Council members expressed concern about flooding at last week’s Public Works Committee meeting. Alvord told them about the special appropriation, and said he would not be able to address flooding on Saddle Road because it would cost $1.35 million.

Alvord had requested $350,000 in the 2015-16 capital budget and $1 million in the 2016-17 capital budget to address the Saddle Road problem, in what he called the “Honeysuckle Daphne diversion.”

The special appropriation would allow DPW “to do some of the other projects that we are still doing the final designs on and haven’t come up with the final estimates on but are not going to be $1 million projects,” Alvord said.

The work will include removing sediment, trees and other materials from the watercourses, as well as “installation of various storm drainage best management practices,” Alvord said in his memo.

Oak Street is routinely being flooded by storm water coming downhill from Cliff Street and Soundview Avenue, Alvord said. New catch basins would connect to the existing storm drainage system on Glasser Street, he said.

DPW would put a trash rack at the head wall at the end of the open channel that runs parallel to Carlin Street to keep large debris from entering and clogging everything up, Alvord wrote.

One of the problems is the sand DPW used to spread on roads to keep them safe during the type of weather Norwalk is currently suffering through, he said. That practice was stopped in 2006-2007, and DPW has been working diligently to clean up the mess – with its next stop at Friendly Pond.

DPW would like to “restore the wetland/pond area by removing the sand and sediment that has washed into the wetland area from the storm drainage system at several key locations, the pipe outfalls and the pipe inlet that carries the high-overflow water away from the wetland/pond area and downstream. This excess sand and sediment, never intended by nature to be there to begin with, has greatly impacted and reduced the functionality and quality of the wetland,” Alvord wrote.

This would restore the pond’s natural abilities and give it more room to store water, thereby alleviating flooding both downstream and upstream, which includes Saddle Road, he said. Native wetland grasses and other species would be planted.

Oak Hills Park is also eyed for work, as a proper channel is reestablished near Oak Hills pond #2 and 135 North Taylor Ave., Alvord wrote. This would be part of a project to relieve flooding on Nash Place, Ivy Place, Cedar Crest Place, Marlin Drive, Southwind Drive, Dixie Lane, Cutrone Road, North Taylor Avenue, Gillies Lane, Shirley Street and Byrd Road.

A combination of closed pipes and open channels on Mystic Lane, Lloyd Road, New Canaan Court and New Canaan Avenue are responsible for flooding in the Lloyd Road-New Canaan Avenue area, Alvord said.
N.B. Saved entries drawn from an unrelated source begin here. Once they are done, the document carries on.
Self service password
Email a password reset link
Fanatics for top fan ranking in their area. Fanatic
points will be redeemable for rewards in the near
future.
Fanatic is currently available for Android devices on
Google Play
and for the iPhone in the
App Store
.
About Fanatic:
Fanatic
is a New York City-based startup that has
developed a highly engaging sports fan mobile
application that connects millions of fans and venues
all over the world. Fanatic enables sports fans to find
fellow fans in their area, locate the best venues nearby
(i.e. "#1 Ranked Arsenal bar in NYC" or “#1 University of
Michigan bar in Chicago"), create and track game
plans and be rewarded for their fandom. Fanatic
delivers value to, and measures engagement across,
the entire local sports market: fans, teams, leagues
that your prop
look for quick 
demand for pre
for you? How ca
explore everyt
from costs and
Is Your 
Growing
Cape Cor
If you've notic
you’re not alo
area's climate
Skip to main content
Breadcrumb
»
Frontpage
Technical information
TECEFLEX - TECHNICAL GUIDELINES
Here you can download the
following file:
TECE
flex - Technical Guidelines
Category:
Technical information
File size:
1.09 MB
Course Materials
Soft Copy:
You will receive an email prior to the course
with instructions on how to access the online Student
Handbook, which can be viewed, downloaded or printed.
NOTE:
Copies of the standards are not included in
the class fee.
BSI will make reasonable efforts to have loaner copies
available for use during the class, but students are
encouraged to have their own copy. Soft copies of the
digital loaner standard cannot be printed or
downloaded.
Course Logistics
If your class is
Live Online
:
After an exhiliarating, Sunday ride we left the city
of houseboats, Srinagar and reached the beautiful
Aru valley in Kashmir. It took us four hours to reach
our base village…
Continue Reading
Removing sediment, restablishing connections and putting a trash rack in the right location will alleviate that, he said.

A pump station on Lawrence Street and the installation of a new force main and gravity pipe in Lowndes Avenue would redirect the flows away from the existing Woodward Avenue drainage system, Alvord wrote.
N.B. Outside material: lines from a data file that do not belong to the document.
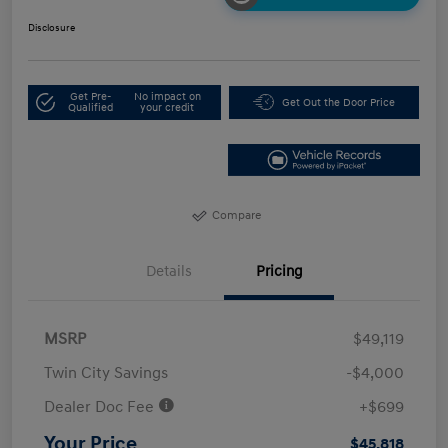
Disclosure
Get Pre-
No impact on
Get Out the Door Price
Qualified
your credit
Compare
Details
Pricing
MSRP
$49,119
Twin City Savings
-$4,000
Dealer Doc Fee
+$699
Your Price
$45,818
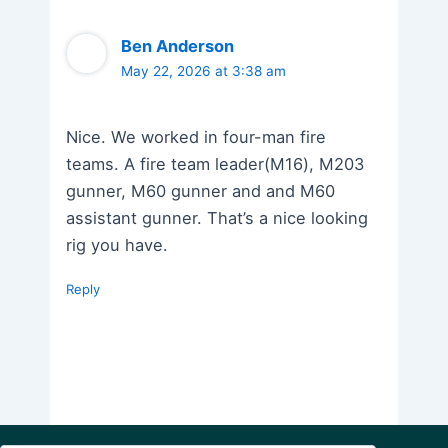
Ben Anderson
May 22, 2026 at 3:38 am
Nice. We worked in four-man fire
teams. A fire team leader(M16), M203
gunner, M60 gunner and and M60
assistant gunner. That’s a nice looking
rig you have.
Reply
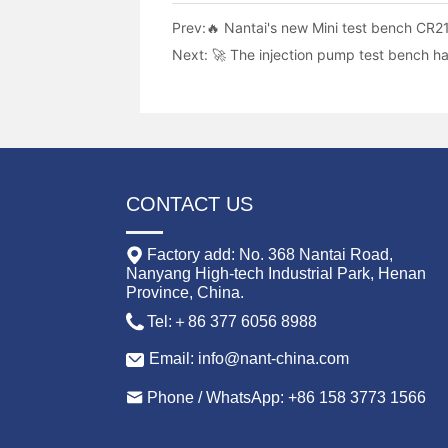
Prev:
🔥 Nantai's new Mini test bench CR21
Next:
🚀 The injection pump test bench h
CONTACT US
Factory add: No. 368 Nantai Road,
Nanyang High-tech Industrial Park, Henan
Province, China.
Tel:＋86 377 6056 8988
Email: info@nant-china.com
Phone / WhatsApp: +86 158 3773 1566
It won’t help with flooding on Woodward Avenue south of Lowndes Avenue but pipes that would be large enough to do that are too expensive,  Alvord wrote. “The resulting project would leave the existing pipes in this area on Woodward Avenue that would still technically be under capacity as they exist today, but the elimination of the flows that will be redirected down Lowndes Avenue should substantially mitigate flooding in this area,” he said.

Storm water gathers in the southeast corner of Fodor Farm and flows over wall to cause flooding at 7 Pogany St. It would be directed to a new storm drainage system on Aviation Court, and a new system would also go onto Pogany Street, he said.

Alvord said his department is doing what it can without the projects.

“Anytime we have forecast of heavy rain we have guys go out and check catch basins to make sure they’re not plugged up,” he said.